Pelo Porto de Manaus, no início do século passado, passaram inúmeras pélas de borracha. Em um breve momento dos anos 40, essa mesma situação voltaria a ocorrer. Foto de 1940, A Favorita.
Em
1939, a deflagração da Segunda Guerra Mundial envolveu os países
do Eixo (Alemanha, Itália e Japão) e países do bloco Aliado
(Inglaterra, França, Estados Unidos, etc.), atraindo o mundo para um
desastre letal. Em 1941, o Japão atacou bases militares
norte-americanas e britânicas no Pacífico e invadindo possessões
asiáticas produtoras de borracha, responsáveis por 95% de toda a
produção mundial desse produto. Privados desta preciosa
matéria-prima, os aliados voltaram seus interesses para a única
região com capacidade suficiente para suprir esta perda - a
Amazônia.
O
torpedeamento de navios brasileiros, dentre eles o Baependi, que
ceifou a vida de muitos amazonenses e provocou uma onda de ira na
cidade, com patriotas amazonenses depredando e agredindo cidadãos de
origem alemã e italiana, fez o governo brasileiro declarar guerra
aos países do Eixo, inserindo o país no conflito mundial.
Incorporado diretamente no conflito como potencial fornecedor dessa
matéria prima o Amazonas assistirá novamente um surto de migração
rumo aos rios e florestas em busca da borracha.
Para
atingir esses objetivos é necessário reestruturar toda organização
produtiva no Estado, no que diz respeito à força de trabalho,
transporte, estocagem, comunicação e infraestrutura administrativa
e Manaus foi escolhida para ser uma das sub sedes desse monumental
plano proposto nos “Acordos de Washington”, assinado pelo Brasil
com governos aliados, capitaneados pelos Estados Unidos da América e
gerenciado pela Rubber Development Company, cujo escritório foi
instalado nas dependências do Teatro Amazonas.

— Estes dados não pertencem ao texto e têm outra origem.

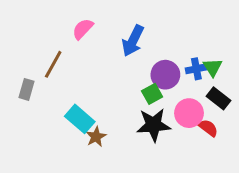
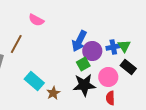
pink semicircle: (83, 29) -> (36, 20), turned -105
blue arrow: (133, 41) -> (79, 41), moved
red semicircle: (208, 128) -> (110, 98), moved, turned -128
brown star: (96, 137) -> (53, 93), moved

Presidente Getúlio Vargas em visita a Manaus, 1940. Registro feito pelo fotógrafo americano Hart Preston, nas dependências do antigo Quartel da Polícia Militar do Amazonas, atual Centro Cultural Palacete Provincial. Sua visita visava acordos comerciais para o fornecimento de borracha para os Aliados.
Este
foi um período ruim para todos e sofreram muito com o conflito. A
cidade, que já vinha tendo problemas de abastecimento de alguns
gêneros alimentícios e outros produtos como café, açúcar, óleo
de cozinha, feijão, arroz, sal, carne entre outros mais vitais, já
que não os produzia, por conta da estagnação econômica e dependia
do abastecimento externo, com a entrada do Brasil no conflito, terá
a situação agravada com o bloqueio naval e o racionamento. Com a
falta de produtos industrializados, principalmente combustíveis,
roupas, remédios e equipamentos de reposição o povo teve de se
virar com improvisos regionais. O mercado negro nessa época foi
muito ativo, enriquecendo muito comerciantes inescrupulosos.
A
situação da energia elétrica só piorou com a guerra, porque se
acentuaram os apagões, que se tornaram uma verdadeira agonia por
conta do excesso de zelo das autoridades militares, que temia um
improvável ataque de aviões do Eixo a tão longínqua capital do
Amazonas realizando exercícios de blackout durante todo o período
da noite. Todavia, essas interrupções ocorriam, na maior parte, tão
somente por causa do desabastecimento de combustível usado para
movimentar os precários geradores instalados ainda no período da
borracha, muitas das vezes, suspenso pela falta de liquidez do
sistema que, até 1932, fora controlado pelos ingleses e, desde
então, subsistia sempre deficitário. Na verdade, quem sofreu mesmo
com o impacto das restrições foram apenas os mais pobres.
Mesmo
com a desorganização e falta de sintonia entre os vários órgãos
gestores do mega projeto americano, que não alcançou seus objetivos
e produziu uma quantidade pífia de borracha nativa, pois o preço
estava abaixo do mercado, foi a partir dos investimentos oriundos
dele que a cidade vai ter algumas reformas na sua infraestrutura,
reformando e construindo novos edifícios públicos, recebendo novas
vias e recuperando outras, reaparelhando portos e locais de embarque
e desembarque de borracha, inclusive dando sinais de um curto ciclo
de desenvolvimento a partir da circulação monetária acompanhada de
uma tímida especulação imobiliária. O comércio revigorou seus
estoques por algum tempo, ganhando folego e renovando esperanças, já
que não se sabia quando a guerra iria acabar.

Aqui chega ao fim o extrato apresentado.